The Butterfly Effect

If Xerxes had won at Salamis, we’d all be speaking Persian. — Pat Frank, “Alas, Babylon”*

What I don’t know about chaos theory would fill a whole library. But every time I hear about the butterfly effect, I think of an angry little man from Texarkana, Texas.

H. Ross Perot won 19 percent of the popular vote when he ran for president in 1992. Perot ran as an independent candidate on a libertarian platform. He appealed to conservatives, and siphoned off enough Republican votes to doom President George H.W. Bush’s bid for re-election.

If President Bush had been re-elected and served out his second term, his son, George W. Bush, wouldn’t have run in 2000. No way, not just four years after Poppy Bush left the White House.

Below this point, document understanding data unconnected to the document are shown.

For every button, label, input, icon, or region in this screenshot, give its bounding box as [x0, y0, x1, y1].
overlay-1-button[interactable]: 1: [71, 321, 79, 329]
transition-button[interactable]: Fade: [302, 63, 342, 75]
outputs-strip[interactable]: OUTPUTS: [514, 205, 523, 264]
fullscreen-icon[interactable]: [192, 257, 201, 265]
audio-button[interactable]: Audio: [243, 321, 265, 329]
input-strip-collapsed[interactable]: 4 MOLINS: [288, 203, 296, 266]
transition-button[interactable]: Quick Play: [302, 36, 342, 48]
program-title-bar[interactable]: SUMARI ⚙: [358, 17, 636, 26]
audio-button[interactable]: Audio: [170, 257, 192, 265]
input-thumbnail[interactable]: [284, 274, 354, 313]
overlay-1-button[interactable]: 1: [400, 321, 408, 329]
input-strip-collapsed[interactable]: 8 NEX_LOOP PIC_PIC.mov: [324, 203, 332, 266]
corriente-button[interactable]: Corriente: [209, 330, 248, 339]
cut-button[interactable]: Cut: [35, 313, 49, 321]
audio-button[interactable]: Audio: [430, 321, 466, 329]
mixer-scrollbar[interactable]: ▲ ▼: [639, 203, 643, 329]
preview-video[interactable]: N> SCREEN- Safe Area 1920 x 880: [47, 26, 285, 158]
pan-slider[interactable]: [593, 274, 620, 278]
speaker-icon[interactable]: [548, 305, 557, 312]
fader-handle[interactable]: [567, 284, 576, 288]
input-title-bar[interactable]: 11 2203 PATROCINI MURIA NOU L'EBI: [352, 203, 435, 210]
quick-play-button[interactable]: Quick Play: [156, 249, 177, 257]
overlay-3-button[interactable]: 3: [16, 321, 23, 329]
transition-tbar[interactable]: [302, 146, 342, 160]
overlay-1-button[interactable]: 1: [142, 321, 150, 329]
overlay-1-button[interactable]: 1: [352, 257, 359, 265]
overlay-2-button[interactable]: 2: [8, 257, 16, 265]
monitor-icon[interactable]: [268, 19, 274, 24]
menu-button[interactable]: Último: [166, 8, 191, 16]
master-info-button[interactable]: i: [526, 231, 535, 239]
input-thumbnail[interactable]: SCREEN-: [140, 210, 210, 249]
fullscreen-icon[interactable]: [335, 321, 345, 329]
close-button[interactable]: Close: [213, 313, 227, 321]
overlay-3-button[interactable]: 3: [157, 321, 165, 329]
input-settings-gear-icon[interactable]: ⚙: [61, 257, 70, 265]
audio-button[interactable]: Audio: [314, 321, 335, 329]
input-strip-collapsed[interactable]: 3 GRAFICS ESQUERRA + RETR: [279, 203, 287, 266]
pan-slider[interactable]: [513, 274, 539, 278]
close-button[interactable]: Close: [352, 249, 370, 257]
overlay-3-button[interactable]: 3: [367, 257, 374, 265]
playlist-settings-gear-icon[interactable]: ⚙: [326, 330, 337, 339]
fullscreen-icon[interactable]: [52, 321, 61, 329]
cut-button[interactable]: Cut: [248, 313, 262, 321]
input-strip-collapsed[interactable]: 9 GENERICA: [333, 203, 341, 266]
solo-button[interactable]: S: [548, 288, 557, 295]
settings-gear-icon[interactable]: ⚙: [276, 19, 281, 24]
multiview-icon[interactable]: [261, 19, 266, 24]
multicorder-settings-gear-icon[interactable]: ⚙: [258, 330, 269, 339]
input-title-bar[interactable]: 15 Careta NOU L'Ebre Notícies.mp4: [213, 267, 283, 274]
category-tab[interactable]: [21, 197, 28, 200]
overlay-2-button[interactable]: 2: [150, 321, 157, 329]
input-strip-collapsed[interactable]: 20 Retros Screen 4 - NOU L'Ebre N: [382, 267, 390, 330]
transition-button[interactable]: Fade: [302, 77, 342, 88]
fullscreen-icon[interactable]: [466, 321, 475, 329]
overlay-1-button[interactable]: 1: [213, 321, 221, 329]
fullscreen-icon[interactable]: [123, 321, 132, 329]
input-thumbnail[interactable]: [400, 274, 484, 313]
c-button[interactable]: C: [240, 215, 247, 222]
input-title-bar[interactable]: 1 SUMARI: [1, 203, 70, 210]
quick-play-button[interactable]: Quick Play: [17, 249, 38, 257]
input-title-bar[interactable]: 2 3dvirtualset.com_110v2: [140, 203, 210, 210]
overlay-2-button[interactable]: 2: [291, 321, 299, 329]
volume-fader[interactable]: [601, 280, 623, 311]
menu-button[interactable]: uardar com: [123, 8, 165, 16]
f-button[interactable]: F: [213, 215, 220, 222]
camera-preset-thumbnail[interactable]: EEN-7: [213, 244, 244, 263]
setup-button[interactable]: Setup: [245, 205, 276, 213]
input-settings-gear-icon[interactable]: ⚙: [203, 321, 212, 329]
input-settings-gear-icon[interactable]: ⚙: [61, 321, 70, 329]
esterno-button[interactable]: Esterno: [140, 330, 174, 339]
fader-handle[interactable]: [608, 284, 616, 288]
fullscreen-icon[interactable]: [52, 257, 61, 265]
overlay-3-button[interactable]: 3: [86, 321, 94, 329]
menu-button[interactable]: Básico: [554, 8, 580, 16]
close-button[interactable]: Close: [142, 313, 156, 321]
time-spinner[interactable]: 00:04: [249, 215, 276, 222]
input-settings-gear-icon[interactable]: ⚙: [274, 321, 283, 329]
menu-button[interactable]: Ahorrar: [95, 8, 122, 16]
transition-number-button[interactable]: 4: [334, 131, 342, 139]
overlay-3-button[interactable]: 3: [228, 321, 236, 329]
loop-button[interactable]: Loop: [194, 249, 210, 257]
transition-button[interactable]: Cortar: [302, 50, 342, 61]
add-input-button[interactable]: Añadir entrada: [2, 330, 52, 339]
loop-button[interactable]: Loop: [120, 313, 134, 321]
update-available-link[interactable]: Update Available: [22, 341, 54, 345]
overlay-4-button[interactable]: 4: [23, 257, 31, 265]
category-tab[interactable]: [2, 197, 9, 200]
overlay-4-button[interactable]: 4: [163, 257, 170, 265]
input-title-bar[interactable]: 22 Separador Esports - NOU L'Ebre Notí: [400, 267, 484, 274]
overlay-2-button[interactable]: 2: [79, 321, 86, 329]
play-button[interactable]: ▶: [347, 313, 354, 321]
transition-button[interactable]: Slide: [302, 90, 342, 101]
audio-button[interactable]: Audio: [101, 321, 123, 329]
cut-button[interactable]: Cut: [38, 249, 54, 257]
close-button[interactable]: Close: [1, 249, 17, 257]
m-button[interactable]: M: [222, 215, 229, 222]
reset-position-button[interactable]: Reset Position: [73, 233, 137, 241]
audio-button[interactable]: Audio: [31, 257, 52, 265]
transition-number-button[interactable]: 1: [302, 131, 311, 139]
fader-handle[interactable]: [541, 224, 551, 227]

Bill Clinton, Al Gore or some other Democrat would have been elected president in 1996. Whoever it was, he’d have been well into a second term by the time madmen from the Middle East flew planes into the World Trade Center and the Pentagon. And I can’t imagine this president, whoever he turned out to be, using these attacks to justify invading Iraq. George W. Bush used logic reminiscent of the Mad Hatter’s Tea Party to make his case, and Congress fell for it.

Indeed, one might even argue that the 9/11 attacks would never have happened if someone else had been president instead of George W. Bush. The CIA had warned about this attack in its President’s Daily Brief of August 6, 2001. The brief said Osama bin Laden was determined to launch terrorist strikes in the U.S.

I can’t imagine any other president, not even the feckless Clinton, ignoring that warning. But we had a smirking Dubya (and I voted for him) fidgeting through that briefing. George W. Bush was impatient to get back to clearing brush on his ranch in Crawford, Texas. The rest, as they say, is history.

(*) Pat Frank, Alas, Babylon (Philadelphia: J.B. Lippincott Co., 1959), p. 30.